J’amplifie les gestes barrières et mes exigences sont de plus en plus strictes envers eux qui sortent encore un peu (courses, sport). La peur…
Ne deviendrais-je pas un peu dépresso, maniaco, etc quelque chose comme ça…
Mon obsession est devenue pesante et quelques prises de bec m’ont fait comprendre qu’exposer comme ça mes inquiétudes leur mettait une de ces pressions !
Alors, j’effectue sur moi un travail de contrôle… dur !
Oui, j’ai peur d’être atteinte et de mourir, de quitter ceux que j’aime.
Eh bien, moi qui suis d’une nature pudique, retenue, je n’hésite pas à prendre dans mes bras ma fille et la serrer très fort (elle aussi prend sur elle, une ado imaginez !), et lui dis que je l’aime, quelque fois qu’elle l’aurait oublié !
Je passe davantage de temps avec elle et nous ressortons des jeux de société, des questionnaires de personnalités sont intéressantes aussi car les réponses, si on joue vraiment le jeu, font ressurgir des aspects oubliés, cachés de chacun d’entre nous. On se découvre encore un peu.
Nous ne nous étions plus laissé de temps. On rit, ça détend.

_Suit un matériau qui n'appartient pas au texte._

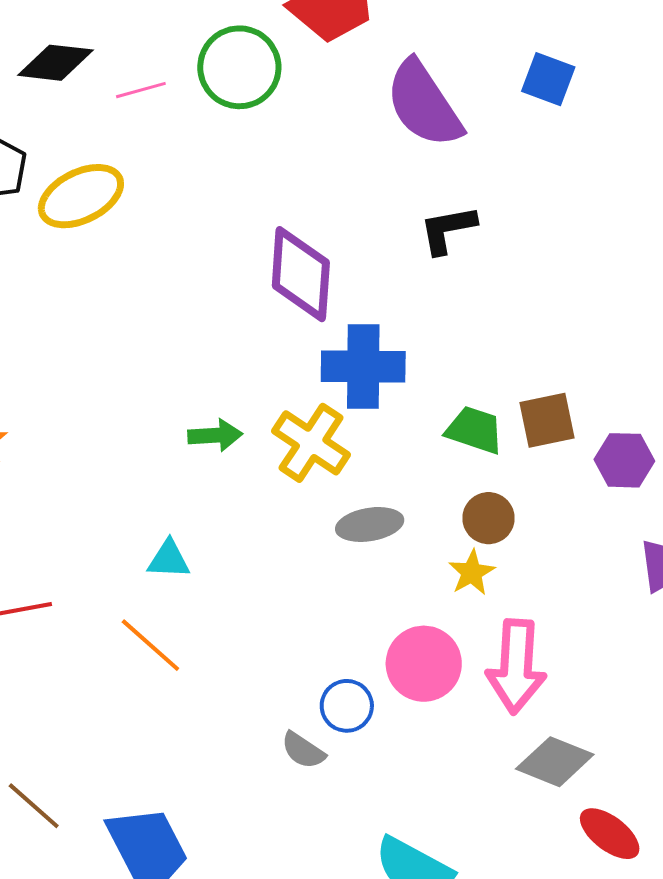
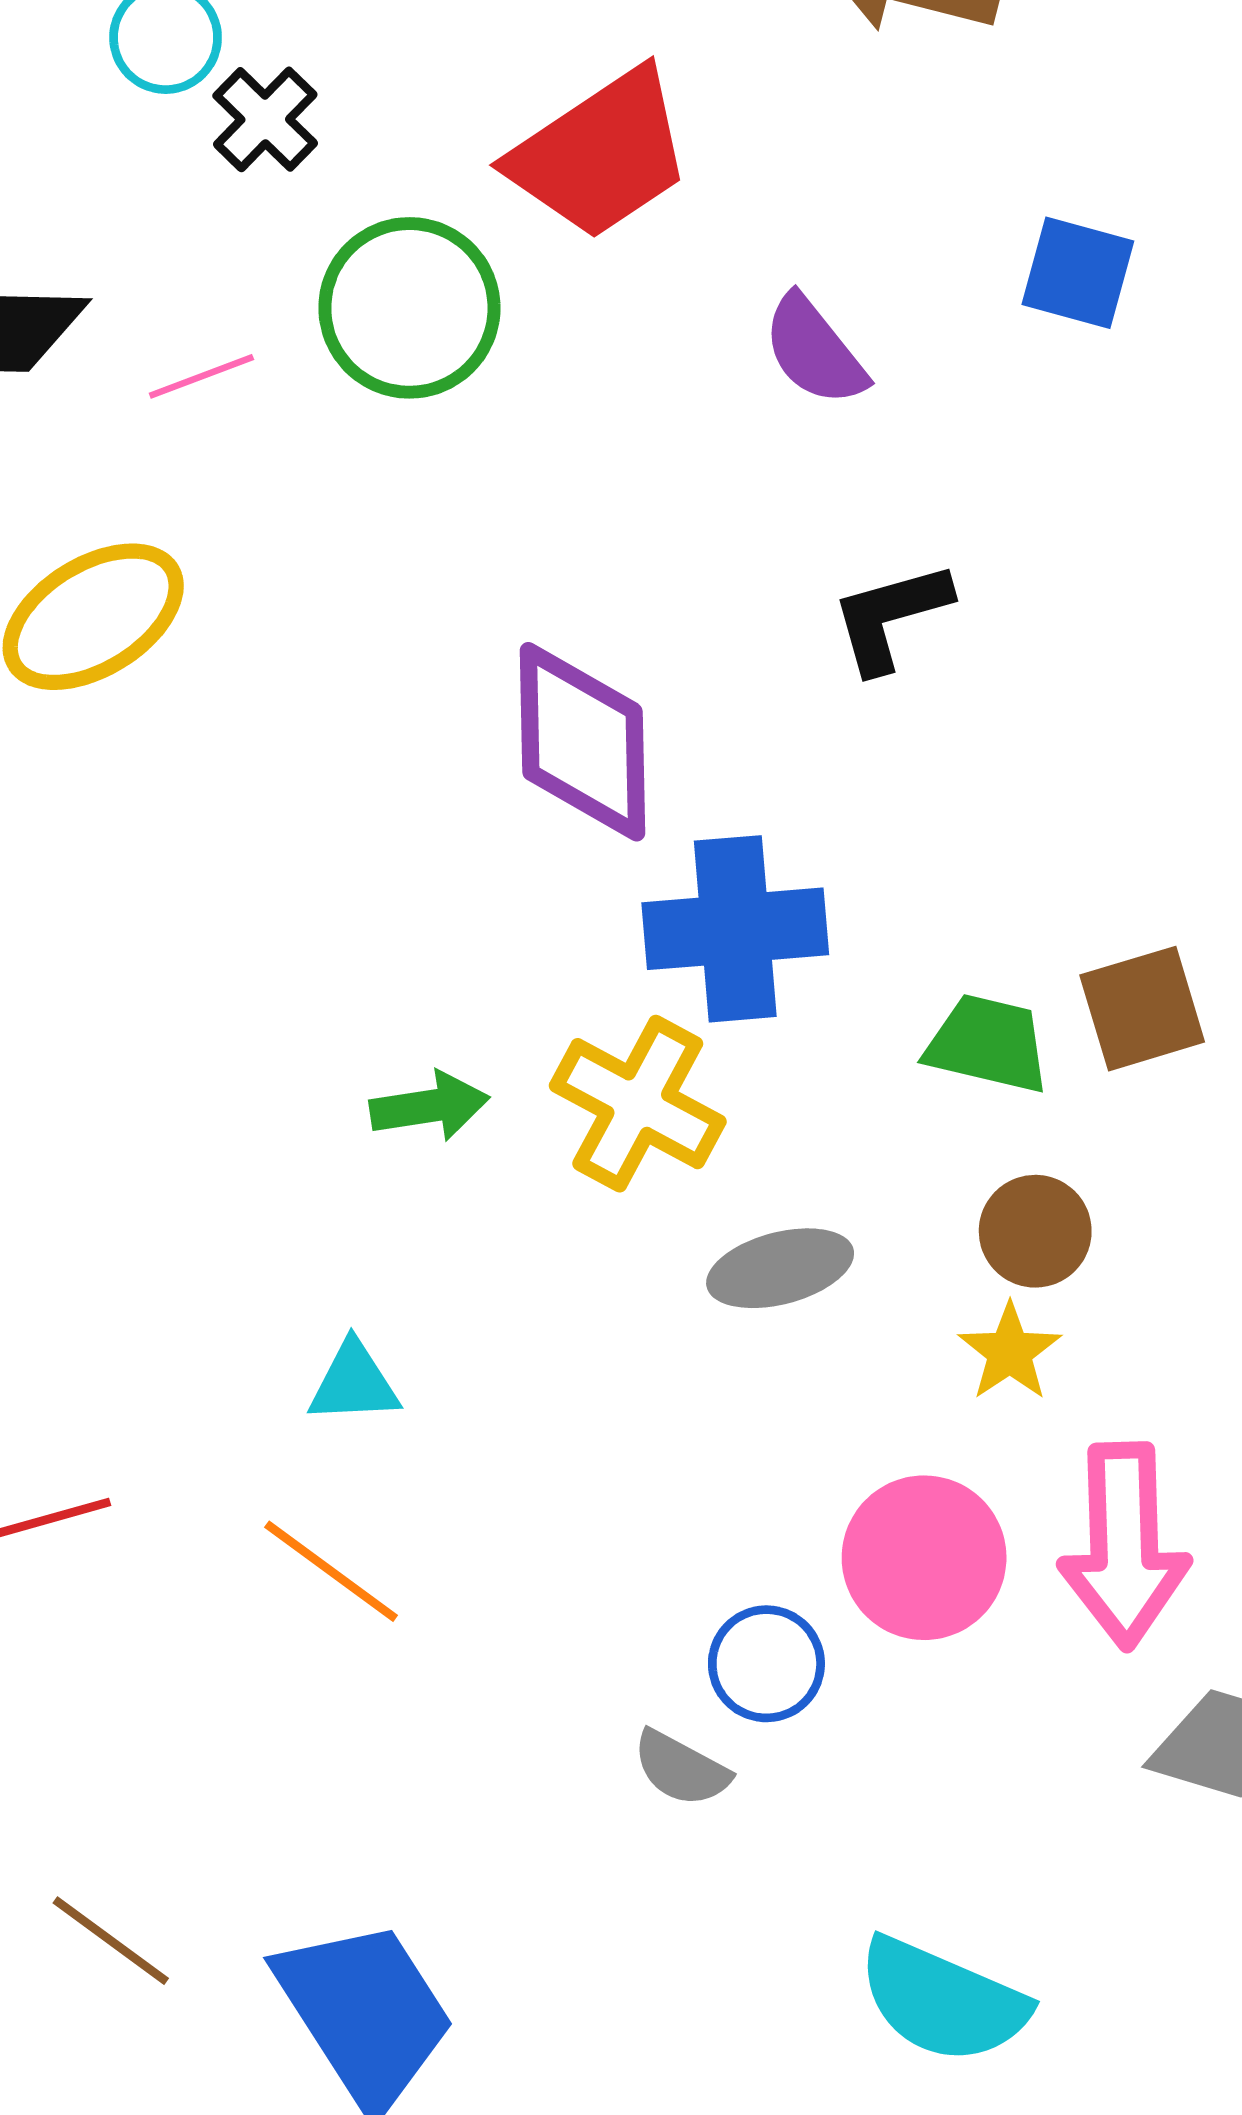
purple semicircle: (424, 104) -> (814, 351), size x0.6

Depuis, je fais le point sur moi : qu’est-ce que je peux être exigeante autant envers moi qu’envers les autres ! J’aime aller au fond des choses et réussir mais est-ce que j’ai le droit de l’imposer aux autres.
En y pensant je me dis quand tout cela sera fini, ces leçons ne s’effaceront-elles pas ?
Cette pause me permet aussi de me rapprocher davantage de la nature (j’adore le jardinage, les balades dans la campagne). Les habitudes de vivre et de consommer sont en train de changer. Un potager vient de renaître, les plats se font au gré des placards. On se sent plus libre et autonome.
Tiens là je suis suivie, personne ne râle et l’entraide est spontanée !
La nature ne nous a-t-elle pas lancée une alerte ?
Cela a du bon tout compte fait le confinement. Enfin, ce soir, c’est ce que je veux retenir avant de dormir.